繁俊・登志夫、親子の「野鴨」

前回、加藤剛さんが、繁俊が大隈講堂で「野鴨」の活弁をしたのを見て、大変感動した、というお話を書きましたが、「野鴨」については、登志夫も同じことをしていたようです。

登志夫の著書、とくに随筆は何度も読んでいますが、内容をすべて覚えているわけではありませんし、雑誌などに初掲載された時に改めて、それについて登志夫と話し合ったり感想を述べたり、ということもあまりありませんでした。毎回随筆を読み直すと、忘れていたり、読み流していたことが多いことに驚きます。これは家族みんな同じです。そんなこと書いてあったんだね、、、と知らせ合ったりすることもあります。「野鴨」のこともそのひとつです。

「演劇界」、2002年5月号(単行本「背中の背中」に収録)の「遠ざかる戦中戦後」に、「竹脇無我明かす竹脇昌作・名アナウンサー49歳自殺」というテレビ番組を見損なって残念だった、という後悔から始まる文章があります。それによると…

竹脇昌作の自殺は昭和34年、その数年前の28~29年頃、上野の文化会館のようなところで竹脇昌作が無声映画「野鴨」(1926・ドイツ)の活弁をすることになり、繁俊がそのアドバイザーをしたので、それを登志夫はそばで見ていました。繁俊は、恩師逍遙のイプセンの講義を講演録「イプセン研究」として編集出版しており、繁俊自身この作に傾倒していたから、それを知った誰かに竹脇さんの補佐を頼まれたのだろう。竹脇さんは礼儀正しく謙虚、低音の美声と淡々とした語り口が印象的だったそうです。そして、自身の「野鴨」の活弁の件。

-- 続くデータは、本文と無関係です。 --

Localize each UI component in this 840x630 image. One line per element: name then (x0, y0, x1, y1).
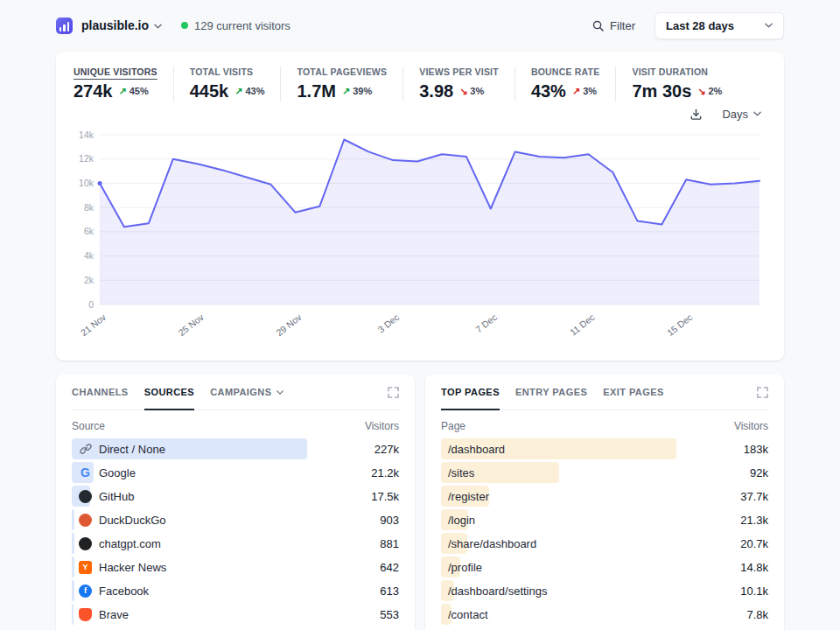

「そう、その後間もなく、昭和30年11月、私自身が早大大隈講堂で二回、この映画の活弁をやる羽目になった。30歳、まだ助手の頃で、私が会長をしていた文芸座という学生劇団がこの作を舞台化するにあたって、上映したのだったとおもう。むろん竹脇さんより下手だったにちがいないが、おもったより好評だった。」(引用)

加藤剛さんが見た繁俊の「野鴨」は、この登志夫の大隈講堂よりもあとです。繁俊の自他ともに認める朗読上手は、師の逍遙仕込みだったようです。繁俊はともかく、登志夫まで活弁をやっていたとは。登志夫30歳の活弁、どんなだったのか、見た人に聞いてみたいものです。しかし、もう65年も前のこと。その時の学生も80歳をとっくに超えています。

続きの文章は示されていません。